Mackinley feels that self-isolation is indeed necessary to ensure public health, but that the Columbia administration’s attempts at minimizing the contact of at-risk individuals with the population are not sufficient. “I was not given enough guidelines and help to perform self-isolation effectively,” he wrote in an email.

And after all, most of the isolated students at Columbia and Barnard had already been to a week of classes before they were even asked to self-isolate. At the beginning of the isolation period, Barnard students were asked to leave their dorms or buildings for their health checkups, rather than sending health services to them. “That would be really dangerous if I [were] infected,” wrote Cindy.

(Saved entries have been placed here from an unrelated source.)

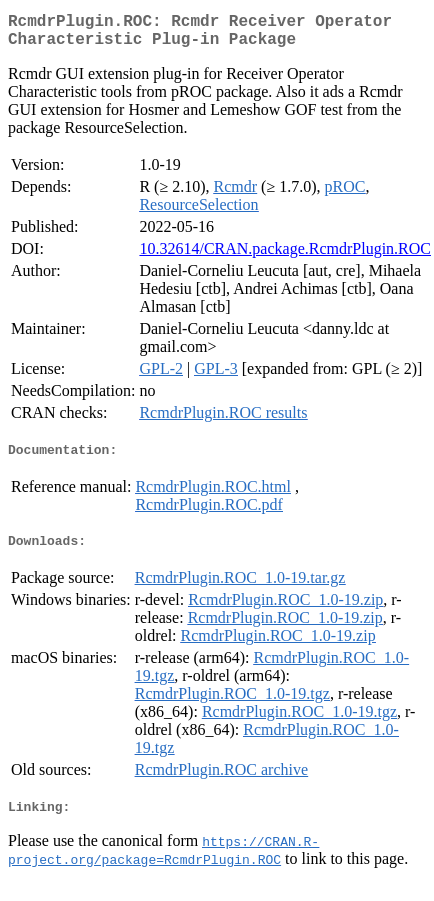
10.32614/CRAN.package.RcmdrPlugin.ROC (285, 256)
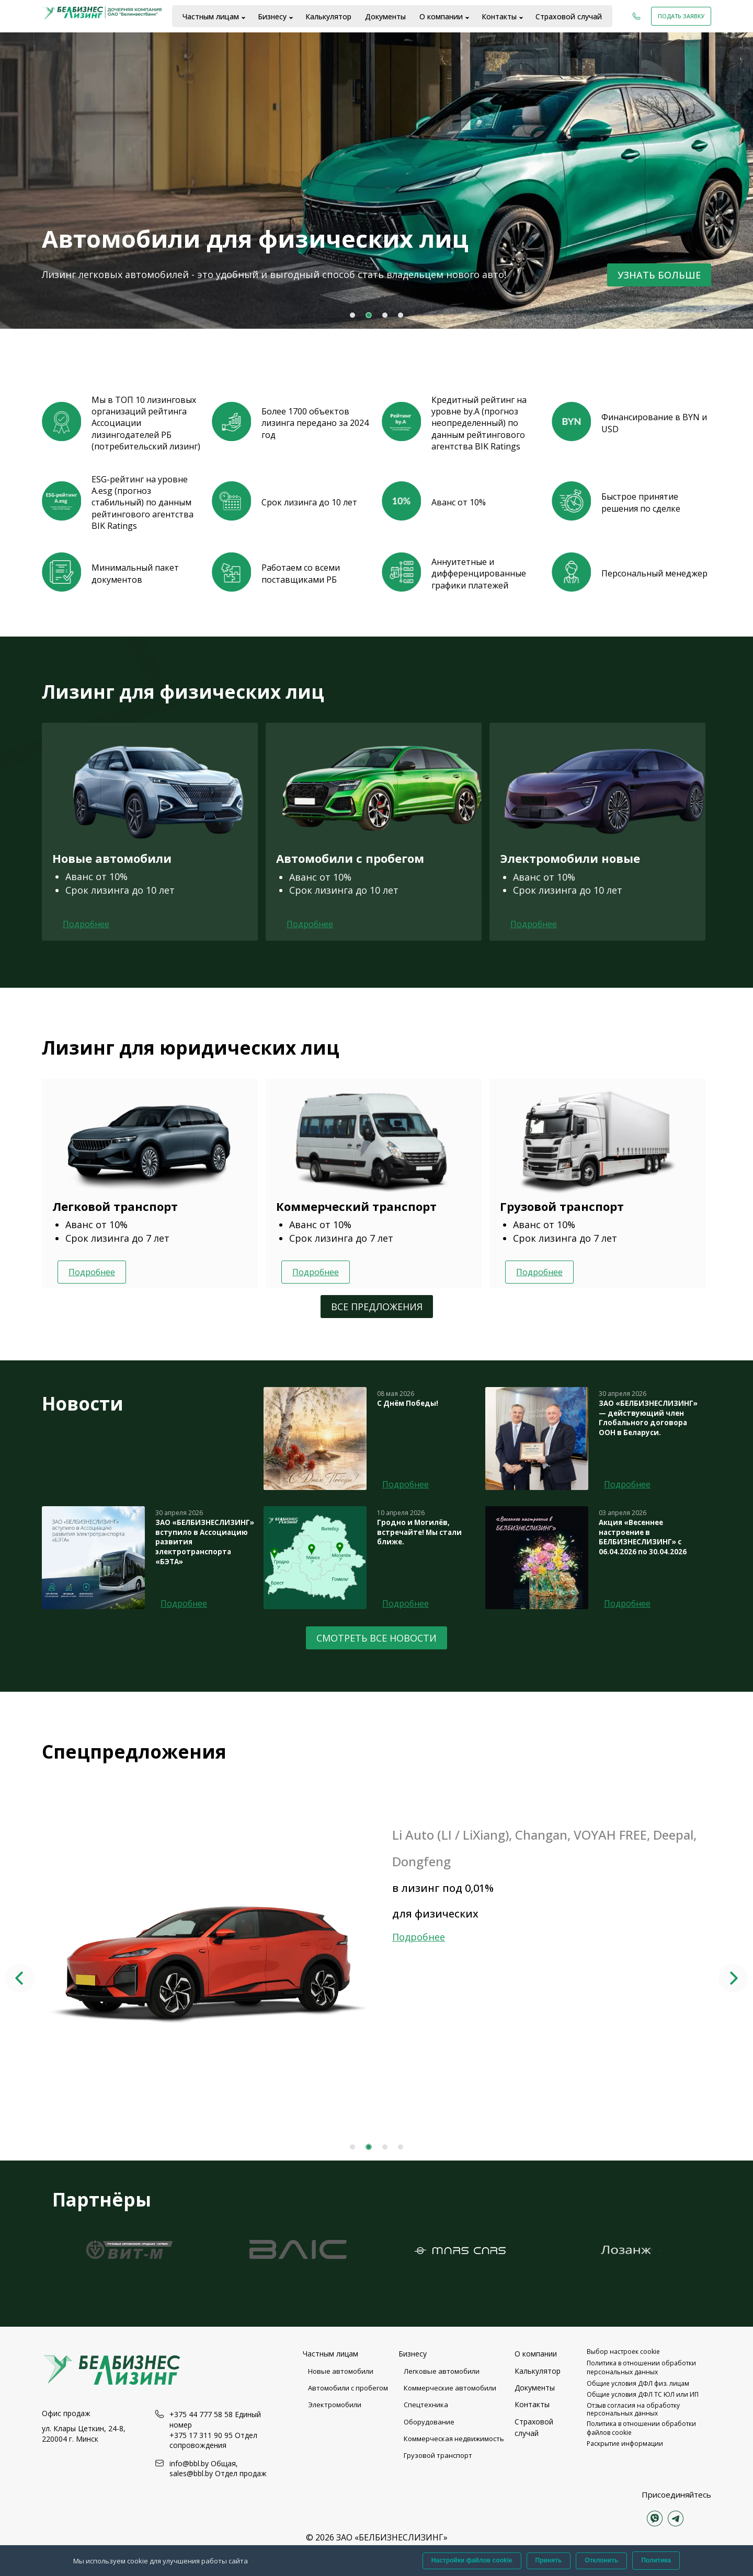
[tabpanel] (376, 180)
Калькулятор (328, 16)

Some quarantined students feel that the Columbia and Barnard administrations have put up more of a show at public health than an actual attempt to combat the virus. “Of course, if you were doing this because you want to take responsibility for the whole community’s health, yes, I think I would be more than willing to sacrifice my time, my schoolwork, my this and that – but are you really doing it for protecting students’ health?” asked Sylvia. “Or are you just doing this because you are imposed? Just doing this, sort of, almost as a showcase?”

“There is nothing humane about a quarantine,” wrote Mackinley. “They [the Columbia administration] get[s] credit for doing something to alleviate the impact that it has had on me, but I don’t see it being effective.”

For most of the quarantined students, the isolation period ends early this coming week. Barnard has already expressed regret for their management of the virus response, and, assuming the groceries are delivered on time and usable, there is little else they can do to fix the situation. There was a sense of hopelessness in Cindy’s tone when she told me, “I don’t think they can do anything now.”

But many students are looking forward to Barnard backing up their apology with a real policy change. Students will certainly be asked to self-isolate again for contagious diseases like the measles and chicken pox, and we cannot discount the possibility that another outbreak of a lethal disease may happen again.

When it does happen, Barnard (and Columbia) must have an organized protocol for isolating or rehousing their students, consistently providing them with enough subsidized food, offering them adequate physical and mental health services, and treating them, as all people deserve, with empathy and respect.